Technology holds the answer to many urban challenges as it can help make better use of existing infrastructure, he added.

CII President Sumit Mazumder said, "Isolated successful urban initiatives across the country would now be scaled up to the national level through these dedicated missions and innovative solutions like providing interest subvention up to 6.5 per cent on loans to EWS (economically weaker sections) for affordable housing."

HCC Chairman and Managing Director Ajit Gulabchand said: "The Prime Minister's three mega flagship urban schemes aimed at developing cities as engines of growth is an extraordinary step, and I welcome it."

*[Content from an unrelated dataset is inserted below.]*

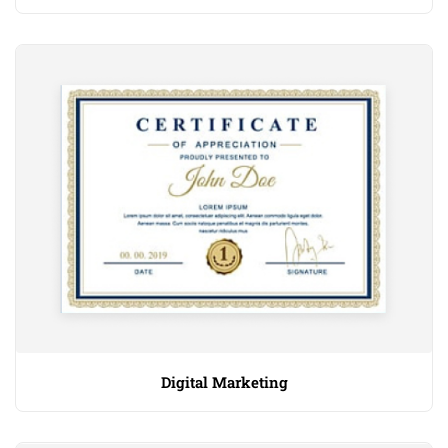
Digital Marketing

India needs cities to meet the challenge of creating approximately 300 million new jobs in next 20 years for children who are already born, he said, adding that this is apart from the estimated 400 million people expected to migrate to cities in the same period.

Ficci President Jyotsna Suri the launch is the beginning of a new urban India in the making.

"This is an extremely progressive step which will positively help in proper planning and development of our cities. The citizens' role has also been prominently highlighted which is commendable," Suri said.

Senior Director with Deloitte in India, Arindam Guha said given the budgetary and related constraints, it is unlikely that Urban Development Ministry's Smart City programme would be able to accommodate more than one or two cities in each state.